The implementation of DynamicSDDiP is contained in the src folder and consists of a multitude of files.

General functions

The first group of files is not related to steps of SDDiP but provides some general and auxiliary functions:

DynamicSDDiP.jl: General definition of the module.
typedefs.jl: Defines all kinds of structs that are either required for the configuration of parameters for the algorithm or required within the algorithm, e.g. to store cut information.
solverHandling.jl: Contains functionality to configure the solvers for the subproblems occuring in SDDiP, including setting some solver options. The solvers and (some of) their options can be specified by the user in the AppliedSolvers struct and are then processed in this file.
logging.jl: Defines the logging process for our version of SDDiP. Mostly borrowed from SDDP.jl, but adjusted to the specifics of our requirements. In particular, much more information is logged per iteration, see Understanding the logging output.
stopping.jl: Contains functionality for the stopping behavior of SDDiP. Mostly borrowed from SDDP.jl, but adapted to fit our logging process. Additionally, a deterministic stopping criterion can be used if the problem is not stochastic.
objective.jl: Sets the objective function for a subproblem. Mostly borrowed from SDDP.jl, but adapted to our setting.
state.jl: Contains functionality to deal with state variables. The main functionality is borrowed from SDDP.jl, but we had to make some adjustments. In particular, when setting up subproblems with Lipschitz regularization, state binarization and setting up auxiliary problems we need to make sure that we properly store state variable bounds, integer or binary requirements etc. in order to be able to restore them later.
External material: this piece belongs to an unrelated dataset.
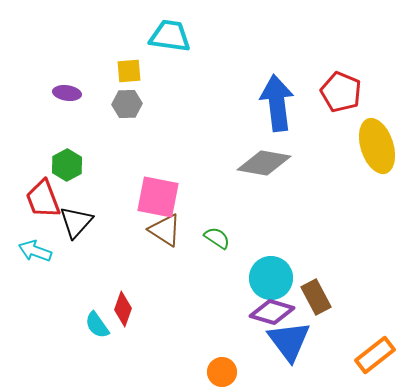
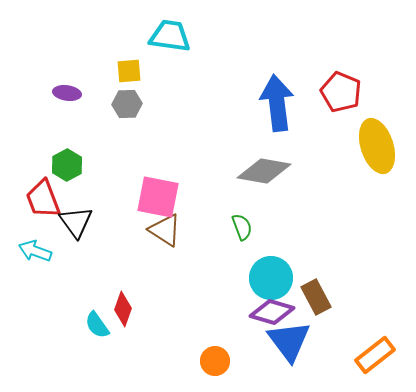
gray diamond: moved 8 px down
black triangle: rotated 18 degrees counterclockwise
green semicircle: moved 25 px right, 11 px up; rotated 36 degrees clockwise
orange circle: moved 7 px left, 11 px up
State space handling and regularization

The second group of files provides some functionality for state binarization (see Binarization and non-convex cuts) and Lipschitz regularization (see Setting algorithmic parameters).

binarization.jl: Contains functionality for applying a temporary state binarization in the backward pass subproblems.
- The code is written in such a way that the binary approximation is applied before a subproblem (or its dual) is solved and removed again afterwards. This procedure requires to cache some information on the original state variables in order to be able to recreate them later.
regularizations.jl: Contains functionality for applying a Lipschitz regularization to the subproblems.
- The code is written in such a way that a regularization is applied before a subproblem is solved and removed again afterwards. The reason is that in the backward pass a different version of the subproblem has to be considered, which is easier to set up from the initial problem. This procedure requires to cache some information on the state variables and the original objective in order to recreate the original subproblem afterwards.
- The Lipschitz regularization initially leads to a non-linear objective function. The subproblem is then linearized by introducing additional linear constraints (with the specific steps depending on the chosen regularization norm).
- When a regularization is applied in the backward pass, a different set of functions is used, as it has to be accounted for a potential state binarization.
sigmaTest.jl: If Lipschitz regularization is applied in the forward pass, the function in this file performs a forward pass without regularization to see if the sigma parameter is sufficiently large to ensure equivalence between the regularized and the non-regularized problem. This file is not relevant for the experiments in our paper.

Algorithmic backbone

The third group of files provides the main algorithmic backbone of SDDiP and mostly re-uses code from SDDP.jl.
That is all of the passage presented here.